# Task brief:
Only the lines containing the string "clutter" are needed; copy all of them from the listing.

*** Data records

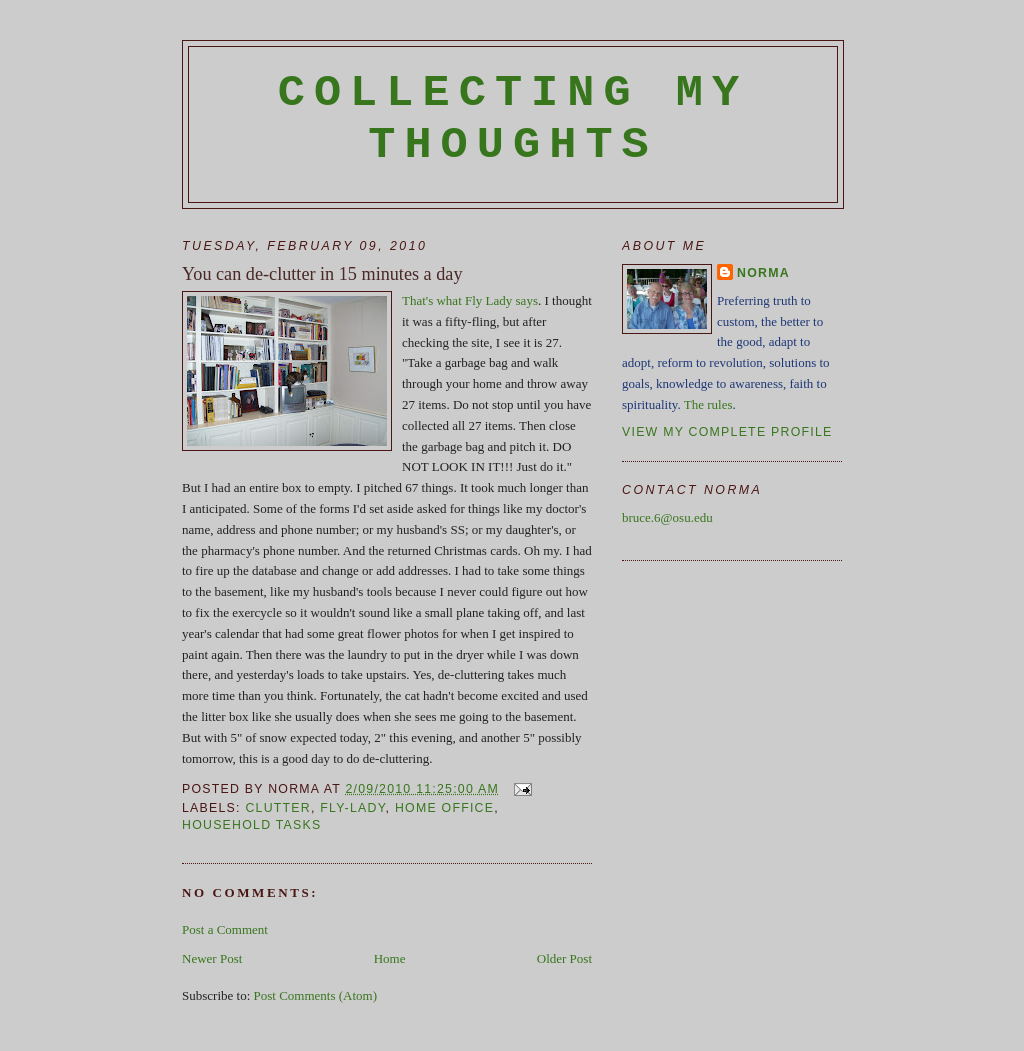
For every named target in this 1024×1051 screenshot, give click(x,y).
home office (444, 808)
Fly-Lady (352, 808)
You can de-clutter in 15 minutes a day (322, 274)
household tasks (251, 825)
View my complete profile (727, 432)
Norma (763, 273)
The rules (708, 404)
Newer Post (212, 958)
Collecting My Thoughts (513, 119)
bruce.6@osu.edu (667, 517)
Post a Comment (225, 929)
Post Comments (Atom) (316, 995)
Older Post (564, 958)
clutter (278, 808)
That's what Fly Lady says (470, 300)
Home (390, 958)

******

# Solution for this exercise:
You can de-clutter in 15 minutes a day (322, 274)
clutter (278, 808)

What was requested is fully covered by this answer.